International and local rights groups called on the UN on Thursday to open an urgent inquiry into the months-long violence that has swept central Democratic Republic of Congo, leaving over a million homeless.
“The UN Human Rights Council (HRC) should urgently establish a commission of inquiry into the situation in the central Kasai region,” said a coalition of 262 Congolese and nine international NGOs, including Human Rights Watch and Amnesty International.
The central Kasai region has seen a major spike in violence since September when government forces killed a tribal chief and militia leader called Kamwina Nsapu who had rebelled against President Joseph Kabila.
Since it began, the unrest has claimed more than 400 lives and forced more than 1.2 million people from their homes, UN figures show. Unconfirmed local figures put the number of dead as high as 3,000.
The UN has also reported finding 40 mass graves, with two of its researchers investigating the violence abducted and killed.
“The violence in the Kasai region has caused immense suffering, with Congolese authorities unable or unwilling to stop the carnage or hold those responsible for the abuses to account,” said Ida Sawyer, Central Africa director at Human Rights Watch.
“An independent, international investigation is needed to document the abuses, identify those responsible, and help ensure justice for the victims.”
The NGOs’ call came just days ahead of an HRC meeting in Geneva that begins on June 6.
In May, the UN Security Council expressed doubts about Kinshasa’s ability to independently probe the murder of the UN experts.
Last week, the Congolese public prosecutor said he was investigating allegations that former development minister Clement Kanku may have been linked to the murders.
“We cannot expect anything from such national investigations,” Rostin Manketa, who heads the Kinshasa-based rights group Voice of the Voiceless, told AFP.
Kabila himself went to Kasai on Tuesday on his first trip there since the violence erupted.
On Monday, the European Union also expressed deep concern, saying the crisis in Kasai “has reached an exceptional level in security and humanitarian terms and as regards human rights.”

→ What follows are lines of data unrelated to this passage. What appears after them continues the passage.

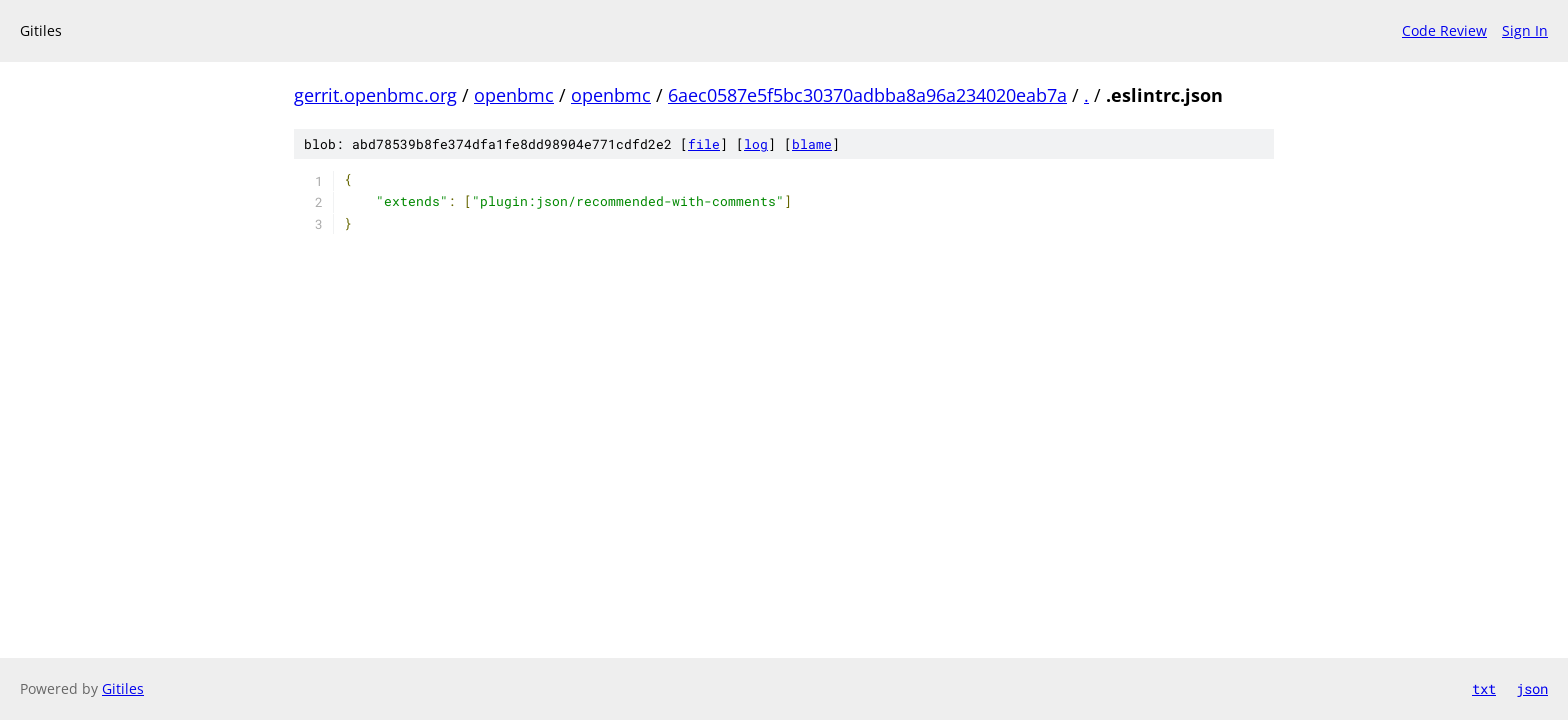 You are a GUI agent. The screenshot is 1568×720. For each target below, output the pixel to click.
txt (1484, 688)
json (1532, 688)
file (704, 144)
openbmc (514, 95)
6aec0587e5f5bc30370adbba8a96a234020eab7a (867, 95)
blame (812, 144)
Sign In (1525, 30)
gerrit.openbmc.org (375, 95)
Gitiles (123, 688)
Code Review (1444, 30)
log (756, 144) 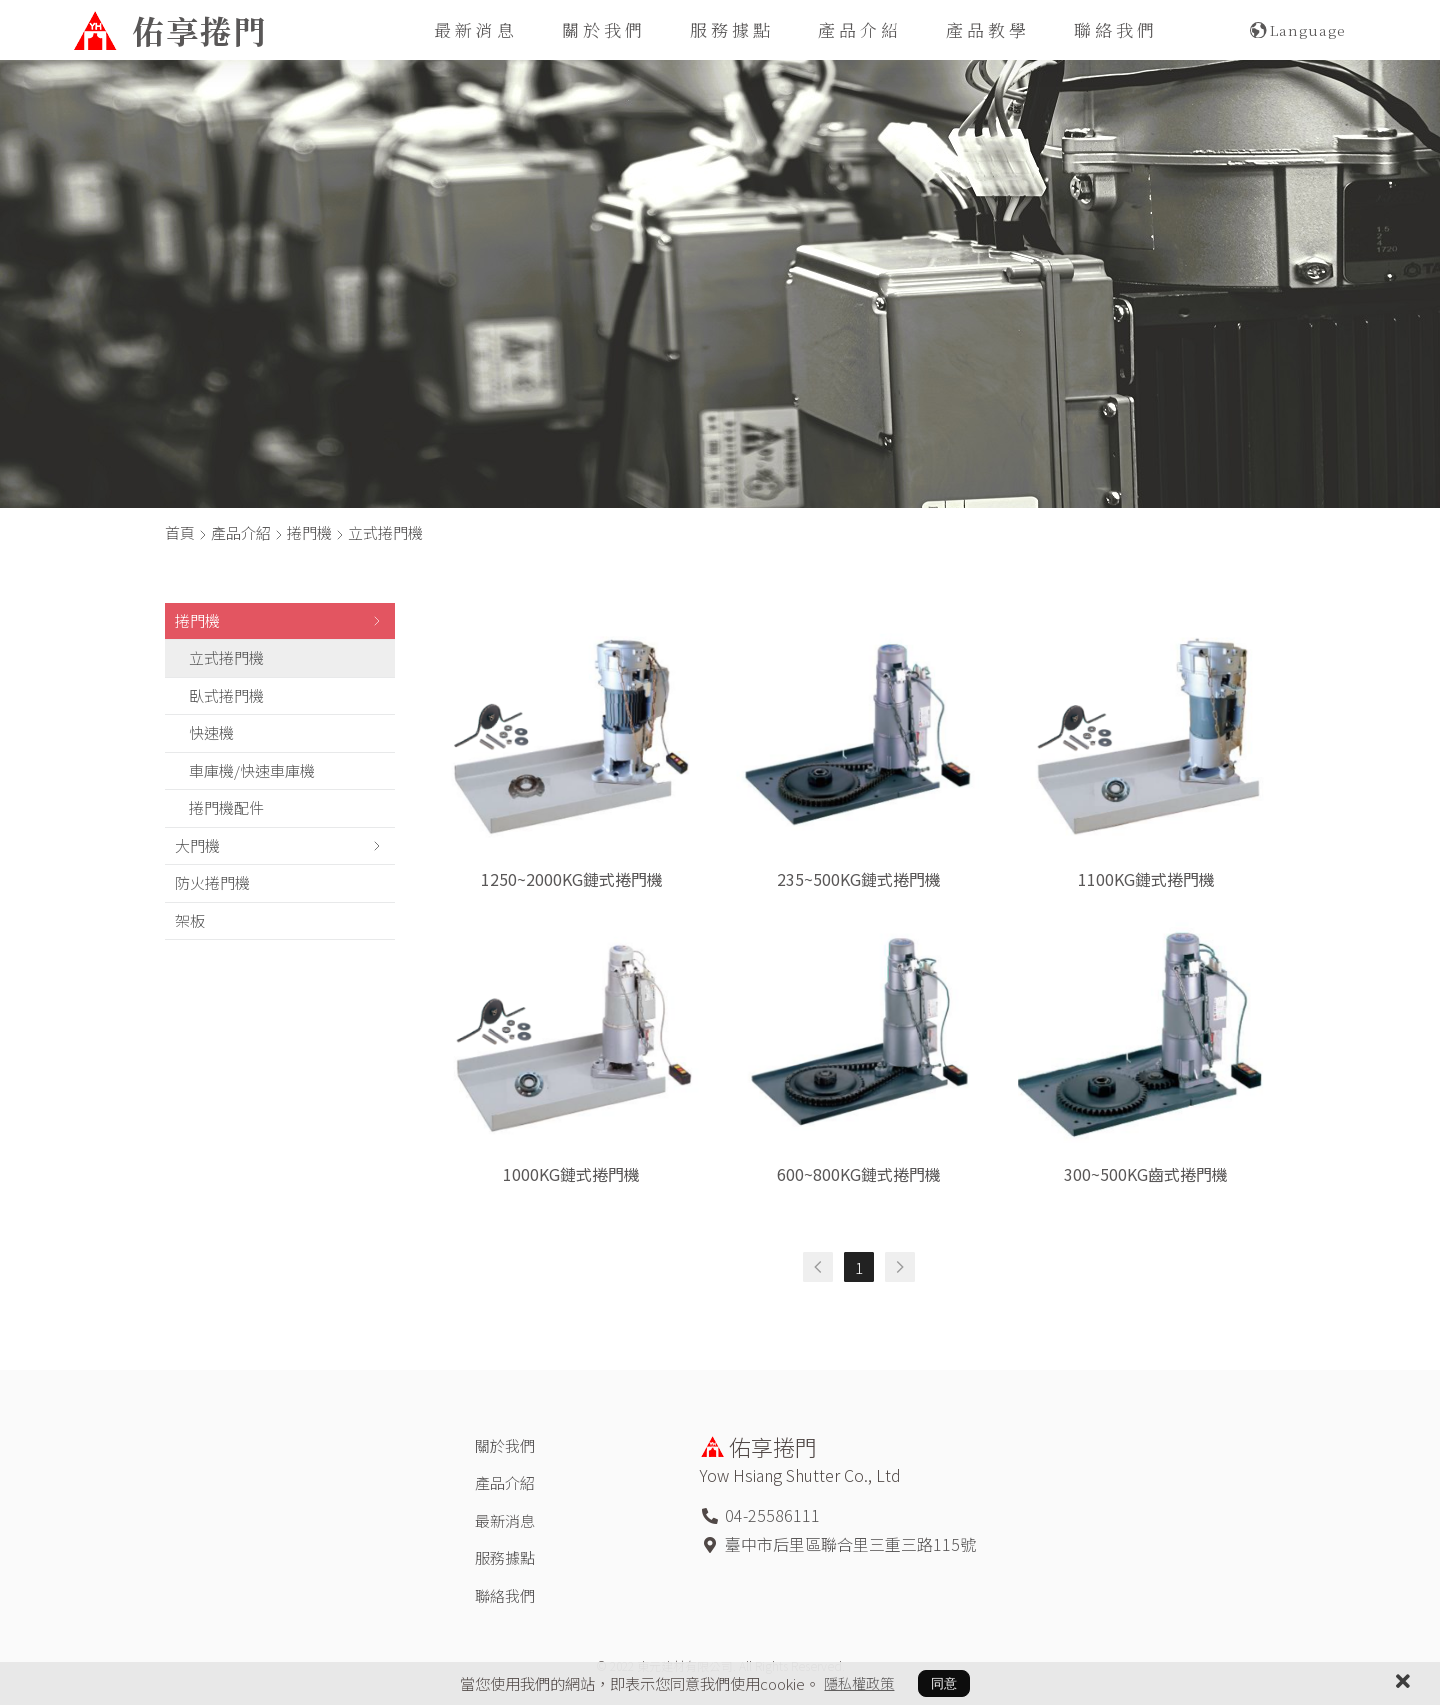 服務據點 (732, 29)
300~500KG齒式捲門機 (1146, 1174)
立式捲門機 (385, 532)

It also imposed sanctions on nine Congolese officials, including the intelligence chief and several ministers, some of whom are accused of serious rights violations in Kasai.
The UN children’s fund has warned that the violence has put nearly 400,000 children at risk of dying of hunger in Kasai due to disrupted food supplies.
The unrest has also sent thousands of people fleeing to neighbouring Angola where UN figures in mid-May showed some 20,000 people were sheltering.
Tensions have also been mounting across the vast mineral-rich nation of 71 million people since Kabila refused to step down at the end of his mandate in December.